I can say that when I tried to discover what kind of music I wanted to make in the 1970s I copied imperfectly many musicians from the previous decades as well as my contemporaries working down the river in New York City. And those NYC contemporaries? They too were looking backward to move forward. What had been overlooked? What had gone out of fashion for no good reason? What had been uncompleted? So, in listening to them, I was listening to their understanding and misunderstandings of the past too.
One of our principles with the Parlando Project is “Other People’s Stories.” Part of the above is “my story”—but my musical story is really made up of other people’s stories.
Tracing the path of influence is often hard to do. Today’s episode “Up-Hill” is an example. The words were written by Christina Rossetti, that sister of the Pre-Raphaelite Brotherhood. Obviously, she’s familiar with the Pre-Raphaelites and their circle—but she’s also deeply interested in a Christian religious revival, and that too gets reflected in “Up-Hill.” Would she have known Anna Coghill’s poem that was set as the hymn “Work for the Night is Coming?” That’s unknown to me, but “Up-Hill” and “Work for the Night is Coming” are both poems understood in context as being Christian devotional, while containing not a single specific utterance about a deity, salvation, or an afterlife. With revivals, context changes things.
And here’s another way that influence is hard to trace: it becomes unconscious. As I was writing the music for “Up-Hill” I was mostly interested in varying my customary harmonic cadences while keeping it to just two or three chords, a short number that often works best for performance with the LYL Band. And “Up-Hill” is, after all, a work of beautiful simplicity, saying something profound without pretentious elaboration. I settled on a simple I V IV I progression, and tried it with the band last month, but my vocal wasn’t working. Trying again this month, the unconscious struck.

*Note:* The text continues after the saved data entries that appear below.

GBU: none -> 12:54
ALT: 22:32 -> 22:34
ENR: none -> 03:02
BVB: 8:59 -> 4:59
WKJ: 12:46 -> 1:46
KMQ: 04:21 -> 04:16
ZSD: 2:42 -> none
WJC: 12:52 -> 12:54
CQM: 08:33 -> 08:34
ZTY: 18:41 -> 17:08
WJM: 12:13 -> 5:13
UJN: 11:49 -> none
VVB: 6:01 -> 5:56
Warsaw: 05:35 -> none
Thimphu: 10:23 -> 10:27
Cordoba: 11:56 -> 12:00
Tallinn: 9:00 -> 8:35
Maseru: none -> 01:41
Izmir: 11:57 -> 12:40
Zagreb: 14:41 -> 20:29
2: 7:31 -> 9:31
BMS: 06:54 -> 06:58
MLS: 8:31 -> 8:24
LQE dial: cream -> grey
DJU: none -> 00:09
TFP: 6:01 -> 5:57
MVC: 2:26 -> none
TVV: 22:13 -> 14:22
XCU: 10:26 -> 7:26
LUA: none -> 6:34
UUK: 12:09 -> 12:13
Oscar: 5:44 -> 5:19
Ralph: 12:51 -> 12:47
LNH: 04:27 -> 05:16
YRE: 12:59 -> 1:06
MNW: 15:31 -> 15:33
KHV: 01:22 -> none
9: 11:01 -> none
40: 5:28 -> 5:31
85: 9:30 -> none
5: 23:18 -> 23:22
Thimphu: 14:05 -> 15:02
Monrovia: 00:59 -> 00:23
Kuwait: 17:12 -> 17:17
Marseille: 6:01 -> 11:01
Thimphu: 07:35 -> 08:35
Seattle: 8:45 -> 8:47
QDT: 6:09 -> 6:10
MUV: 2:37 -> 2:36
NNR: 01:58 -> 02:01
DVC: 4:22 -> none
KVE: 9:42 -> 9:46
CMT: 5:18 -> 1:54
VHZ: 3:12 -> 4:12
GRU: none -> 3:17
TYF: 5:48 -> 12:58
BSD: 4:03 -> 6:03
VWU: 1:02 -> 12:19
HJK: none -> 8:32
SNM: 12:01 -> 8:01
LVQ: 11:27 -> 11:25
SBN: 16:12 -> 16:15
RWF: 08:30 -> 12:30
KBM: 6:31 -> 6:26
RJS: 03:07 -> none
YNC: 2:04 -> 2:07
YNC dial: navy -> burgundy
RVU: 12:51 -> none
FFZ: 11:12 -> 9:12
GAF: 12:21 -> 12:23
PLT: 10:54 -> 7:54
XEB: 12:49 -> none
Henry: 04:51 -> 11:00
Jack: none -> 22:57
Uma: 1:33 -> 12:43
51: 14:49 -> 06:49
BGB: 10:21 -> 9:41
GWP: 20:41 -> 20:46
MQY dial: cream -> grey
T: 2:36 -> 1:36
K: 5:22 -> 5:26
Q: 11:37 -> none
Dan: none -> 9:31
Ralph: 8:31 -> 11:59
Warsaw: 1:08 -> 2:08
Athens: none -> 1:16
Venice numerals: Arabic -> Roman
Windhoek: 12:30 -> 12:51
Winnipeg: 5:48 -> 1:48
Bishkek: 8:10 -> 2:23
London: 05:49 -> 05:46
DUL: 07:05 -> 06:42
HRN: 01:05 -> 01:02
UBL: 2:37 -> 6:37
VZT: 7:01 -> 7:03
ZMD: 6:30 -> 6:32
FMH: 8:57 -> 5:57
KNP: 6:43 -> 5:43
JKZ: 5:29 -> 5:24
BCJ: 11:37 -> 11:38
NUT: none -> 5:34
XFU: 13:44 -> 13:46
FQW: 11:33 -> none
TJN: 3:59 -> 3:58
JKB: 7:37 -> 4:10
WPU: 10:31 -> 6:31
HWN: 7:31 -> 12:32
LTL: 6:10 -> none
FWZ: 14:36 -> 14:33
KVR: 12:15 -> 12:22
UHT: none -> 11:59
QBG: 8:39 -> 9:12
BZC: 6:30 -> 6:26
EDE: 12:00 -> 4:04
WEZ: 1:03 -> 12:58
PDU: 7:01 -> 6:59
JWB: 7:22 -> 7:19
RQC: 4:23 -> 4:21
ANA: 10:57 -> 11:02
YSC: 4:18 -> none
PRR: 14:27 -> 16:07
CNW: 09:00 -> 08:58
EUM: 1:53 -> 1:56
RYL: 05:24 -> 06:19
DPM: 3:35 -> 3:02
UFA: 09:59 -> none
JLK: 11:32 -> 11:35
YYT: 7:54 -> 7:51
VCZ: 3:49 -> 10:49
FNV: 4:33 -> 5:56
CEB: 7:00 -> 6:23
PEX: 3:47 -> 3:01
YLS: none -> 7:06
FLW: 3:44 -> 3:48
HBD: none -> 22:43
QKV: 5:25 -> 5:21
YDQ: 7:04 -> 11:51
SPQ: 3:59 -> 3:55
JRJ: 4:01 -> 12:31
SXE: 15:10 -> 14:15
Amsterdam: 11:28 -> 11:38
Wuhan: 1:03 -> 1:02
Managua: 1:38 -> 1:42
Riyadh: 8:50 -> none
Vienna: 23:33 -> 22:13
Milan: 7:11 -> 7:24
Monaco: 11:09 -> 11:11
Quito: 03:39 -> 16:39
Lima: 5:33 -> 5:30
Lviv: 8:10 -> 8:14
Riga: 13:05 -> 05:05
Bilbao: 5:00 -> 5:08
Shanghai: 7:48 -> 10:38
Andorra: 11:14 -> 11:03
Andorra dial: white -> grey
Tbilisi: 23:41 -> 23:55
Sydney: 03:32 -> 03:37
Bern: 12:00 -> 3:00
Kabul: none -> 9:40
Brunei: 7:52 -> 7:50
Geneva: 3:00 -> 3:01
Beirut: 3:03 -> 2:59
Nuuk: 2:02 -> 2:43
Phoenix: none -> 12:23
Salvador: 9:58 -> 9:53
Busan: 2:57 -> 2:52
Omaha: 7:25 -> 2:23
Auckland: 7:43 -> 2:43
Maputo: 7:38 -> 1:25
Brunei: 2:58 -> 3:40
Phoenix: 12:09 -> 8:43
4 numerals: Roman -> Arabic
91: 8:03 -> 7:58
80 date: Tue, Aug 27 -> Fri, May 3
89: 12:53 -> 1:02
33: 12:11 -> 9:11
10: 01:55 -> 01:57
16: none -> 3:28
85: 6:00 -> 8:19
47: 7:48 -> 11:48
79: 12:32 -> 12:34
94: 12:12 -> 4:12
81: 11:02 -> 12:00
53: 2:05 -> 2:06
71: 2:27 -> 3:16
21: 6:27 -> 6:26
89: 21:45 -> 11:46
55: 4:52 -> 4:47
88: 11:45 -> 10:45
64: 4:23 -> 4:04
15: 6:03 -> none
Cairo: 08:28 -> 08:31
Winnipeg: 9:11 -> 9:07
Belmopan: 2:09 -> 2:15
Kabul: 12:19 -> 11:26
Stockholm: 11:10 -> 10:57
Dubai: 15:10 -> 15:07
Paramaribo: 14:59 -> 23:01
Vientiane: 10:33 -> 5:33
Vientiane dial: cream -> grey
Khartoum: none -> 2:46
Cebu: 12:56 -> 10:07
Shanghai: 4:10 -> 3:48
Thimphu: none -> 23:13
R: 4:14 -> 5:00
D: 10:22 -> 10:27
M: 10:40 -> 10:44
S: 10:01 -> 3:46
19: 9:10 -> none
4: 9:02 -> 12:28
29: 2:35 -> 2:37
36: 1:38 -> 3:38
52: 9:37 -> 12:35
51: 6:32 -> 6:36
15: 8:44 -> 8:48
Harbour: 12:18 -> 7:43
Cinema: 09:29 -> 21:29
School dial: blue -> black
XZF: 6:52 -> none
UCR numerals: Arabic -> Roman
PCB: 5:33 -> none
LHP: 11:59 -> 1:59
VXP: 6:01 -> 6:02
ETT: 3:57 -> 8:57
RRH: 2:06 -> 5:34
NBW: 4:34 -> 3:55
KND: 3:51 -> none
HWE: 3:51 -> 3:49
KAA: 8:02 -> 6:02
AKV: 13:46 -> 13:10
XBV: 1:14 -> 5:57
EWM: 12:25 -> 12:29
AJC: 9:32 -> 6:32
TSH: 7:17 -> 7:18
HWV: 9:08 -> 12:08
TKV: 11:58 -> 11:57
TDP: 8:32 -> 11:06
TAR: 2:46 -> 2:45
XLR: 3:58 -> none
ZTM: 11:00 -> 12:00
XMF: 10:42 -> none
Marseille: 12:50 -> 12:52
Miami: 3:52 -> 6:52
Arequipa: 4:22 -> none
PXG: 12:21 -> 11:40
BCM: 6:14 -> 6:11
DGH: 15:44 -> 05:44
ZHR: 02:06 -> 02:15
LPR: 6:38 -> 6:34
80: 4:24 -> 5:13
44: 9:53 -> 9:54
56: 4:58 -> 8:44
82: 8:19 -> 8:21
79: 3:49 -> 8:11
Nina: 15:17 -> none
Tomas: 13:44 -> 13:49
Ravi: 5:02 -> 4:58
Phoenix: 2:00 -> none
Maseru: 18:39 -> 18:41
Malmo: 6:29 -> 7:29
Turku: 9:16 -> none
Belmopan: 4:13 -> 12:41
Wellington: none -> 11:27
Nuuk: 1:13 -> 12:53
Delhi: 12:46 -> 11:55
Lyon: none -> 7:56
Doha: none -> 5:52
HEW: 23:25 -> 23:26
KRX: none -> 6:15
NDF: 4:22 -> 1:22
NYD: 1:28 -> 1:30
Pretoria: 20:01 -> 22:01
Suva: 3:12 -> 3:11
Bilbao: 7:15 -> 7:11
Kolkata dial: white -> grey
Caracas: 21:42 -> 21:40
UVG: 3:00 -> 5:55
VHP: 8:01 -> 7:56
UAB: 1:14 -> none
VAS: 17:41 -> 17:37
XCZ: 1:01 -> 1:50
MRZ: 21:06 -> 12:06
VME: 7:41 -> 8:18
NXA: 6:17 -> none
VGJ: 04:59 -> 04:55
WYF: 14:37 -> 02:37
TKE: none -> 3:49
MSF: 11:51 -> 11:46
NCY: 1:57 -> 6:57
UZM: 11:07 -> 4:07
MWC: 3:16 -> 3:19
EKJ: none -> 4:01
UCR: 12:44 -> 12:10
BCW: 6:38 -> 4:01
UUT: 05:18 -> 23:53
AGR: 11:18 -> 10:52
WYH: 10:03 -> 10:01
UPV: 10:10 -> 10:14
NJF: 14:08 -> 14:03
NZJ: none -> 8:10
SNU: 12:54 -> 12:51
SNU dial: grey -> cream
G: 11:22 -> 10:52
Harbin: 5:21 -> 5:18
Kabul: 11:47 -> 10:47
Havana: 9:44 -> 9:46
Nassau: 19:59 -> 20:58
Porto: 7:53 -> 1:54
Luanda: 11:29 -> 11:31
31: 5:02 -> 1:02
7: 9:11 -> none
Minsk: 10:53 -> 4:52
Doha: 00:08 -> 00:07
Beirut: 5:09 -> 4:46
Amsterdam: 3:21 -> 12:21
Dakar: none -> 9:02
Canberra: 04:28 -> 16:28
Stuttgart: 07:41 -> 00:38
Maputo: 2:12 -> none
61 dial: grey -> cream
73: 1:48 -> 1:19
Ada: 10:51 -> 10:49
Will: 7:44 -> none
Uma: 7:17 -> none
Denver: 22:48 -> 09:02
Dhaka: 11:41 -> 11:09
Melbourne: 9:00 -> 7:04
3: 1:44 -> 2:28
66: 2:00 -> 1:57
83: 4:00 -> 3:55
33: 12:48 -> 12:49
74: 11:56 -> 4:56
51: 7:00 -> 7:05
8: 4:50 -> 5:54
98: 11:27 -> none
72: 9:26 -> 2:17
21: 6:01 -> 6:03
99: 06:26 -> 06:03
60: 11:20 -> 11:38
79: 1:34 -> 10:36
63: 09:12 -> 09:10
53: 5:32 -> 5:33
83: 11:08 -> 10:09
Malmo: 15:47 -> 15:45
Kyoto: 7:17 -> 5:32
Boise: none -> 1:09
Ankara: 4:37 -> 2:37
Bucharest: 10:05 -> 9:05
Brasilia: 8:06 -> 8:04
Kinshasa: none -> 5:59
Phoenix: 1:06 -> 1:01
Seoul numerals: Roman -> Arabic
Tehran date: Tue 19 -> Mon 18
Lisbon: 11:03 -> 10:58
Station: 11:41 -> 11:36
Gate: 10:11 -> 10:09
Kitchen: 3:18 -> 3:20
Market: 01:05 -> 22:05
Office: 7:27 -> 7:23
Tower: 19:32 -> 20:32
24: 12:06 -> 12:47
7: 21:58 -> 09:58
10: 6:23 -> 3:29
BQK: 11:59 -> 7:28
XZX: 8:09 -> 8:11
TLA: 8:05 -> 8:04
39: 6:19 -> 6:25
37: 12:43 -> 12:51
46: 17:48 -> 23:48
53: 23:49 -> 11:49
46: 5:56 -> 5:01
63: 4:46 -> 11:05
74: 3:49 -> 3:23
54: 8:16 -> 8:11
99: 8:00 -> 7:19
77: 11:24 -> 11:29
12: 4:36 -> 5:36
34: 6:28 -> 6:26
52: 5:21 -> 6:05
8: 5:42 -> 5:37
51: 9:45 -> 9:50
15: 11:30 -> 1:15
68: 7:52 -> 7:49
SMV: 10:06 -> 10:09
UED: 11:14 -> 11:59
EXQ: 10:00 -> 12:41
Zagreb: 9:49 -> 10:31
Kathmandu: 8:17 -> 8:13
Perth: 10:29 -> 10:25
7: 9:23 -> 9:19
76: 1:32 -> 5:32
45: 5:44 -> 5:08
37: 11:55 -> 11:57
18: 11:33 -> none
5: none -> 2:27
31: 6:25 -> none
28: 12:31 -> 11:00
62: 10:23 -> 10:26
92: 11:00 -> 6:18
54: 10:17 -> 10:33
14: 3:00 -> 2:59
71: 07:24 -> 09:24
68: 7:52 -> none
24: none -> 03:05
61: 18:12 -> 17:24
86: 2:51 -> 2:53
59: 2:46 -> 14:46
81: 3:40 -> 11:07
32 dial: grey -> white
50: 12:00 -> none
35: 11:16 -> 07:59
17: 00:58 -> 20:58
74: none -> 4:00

I didn’t realize until I was working out the rhythm track that I was falling into a Velvet Underground groove, like the one they used in “I’m Waiting for my Man,” a tune that is also understood as devotional in context—though to drugs, not a deity. Both songs feature a journey to a destination (up-hill or up-town), both engage in conversation along the way. Was this subconscious choice a sly comment on Christina’s brother Dante Rossetti’s addictions? A comparison of recovery to salvation, or of addiction to salvation? No, the groove was just working, and it helped me get a better vocal down. If I understood anything about what I was choosing while doing, it was that I was linking sub-cultures and following the near invisible web connecting Other People’s Stories.